Recently the Sony Playstation and Nintendo Wii have hit the streets with a small number of units and insane customer demand. The interesting part around this how Sony and
its retail partners handled the demand.

In Canada, Toy-r-us and Sears Canada seemed to take the fairly normal route of accepting pre-orders on a first-come/first-serve approach. This is pretty simple but the challenge is when to start accepting pre-orders.
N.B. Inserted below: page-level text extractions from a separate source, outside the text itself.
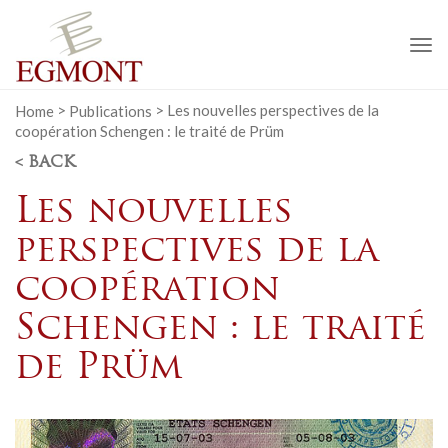
To
na
Home
>
Publications
>
Les nouvelles perspectives de la
coopération Schengen : le traité de Prüm
< BACK
Les nouvelles
perspectives de la
coopération
Schengen : le traité
de Prüm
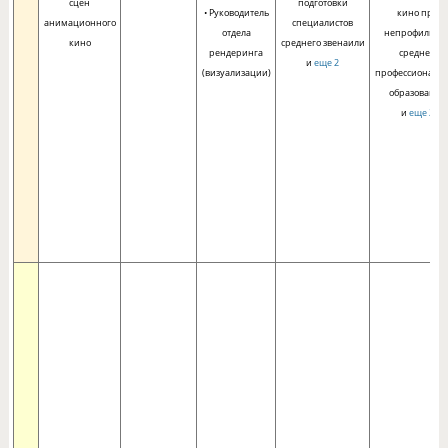
сцен
подготовки
• Руководитель
кино при
анимационного
специалистов
отдела
непрофильно
кино
среднего звенаили
рендеринга
среднем
и
еще 2
(визуализации)
профессиональ
образовании
и
еще 2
BestBuy took a different approach and did not accept pre-orders prior the console launches. The result was a long list of people waiting outside of each of stores and an
overloaded BestBuy.ca. The BestBuy approach created some interesting situations where a variety of groups employed ‘homeless individuals’ to stand inline to buy the consoles. The Toronto Star has a good write-up on this process and it’s a common approach for high demand ticket sales.

The result is that many of these consoles are now being re-sold on Ebay and other online sites at a considerable mark-up. This essentially puts the consoles well outside the price range of their target consumers.

The concert ticket industry has had problems with this for years has developed a number of processes to stop professional groups from profiting on these launches. Approaches for tickets include arm bands, lotteries and other scenarios to make it less profitable. None of these are prefect and it would appear that we’ll be seeing more of these approaches in the consumer electronics market.